(MATERIAL FOR THIS TASK)

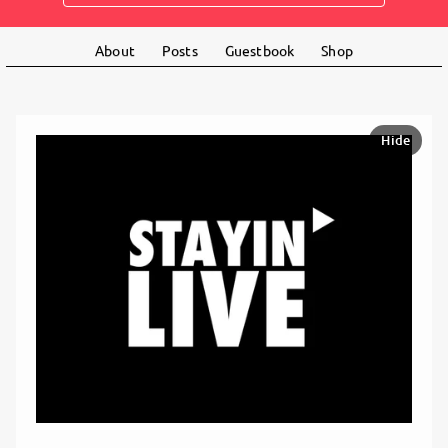
About
Posts
Guestbook
Shop
Hide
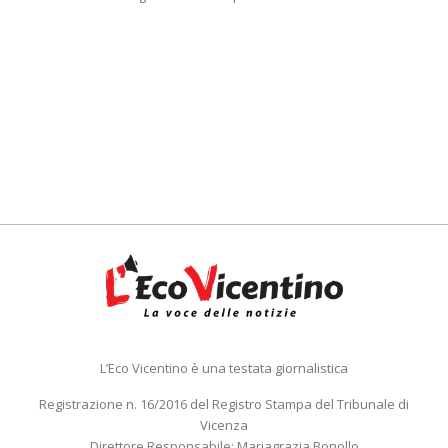
L’Eco Vicentino è una testata giornalistica
Registrazione n. 16/2016 del Registro Stampa del Tribunale di
Vicenza
Direttore Responsabile: Mariagrazia Bonollo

(End MATERIAL FOR THIS TASK)

### PROBLEM TO WORK ON
No line before the one containing "Registrazione n. 16/2016" should be copied; restate that line and all the rest through the end of the data above word for word.

### TASK OUTPUT
Registrazione n. 16/2016 del Registro Stampa del Tribunale di
Vicenza
Direttore Responsabile: Mariagrazia Bonollo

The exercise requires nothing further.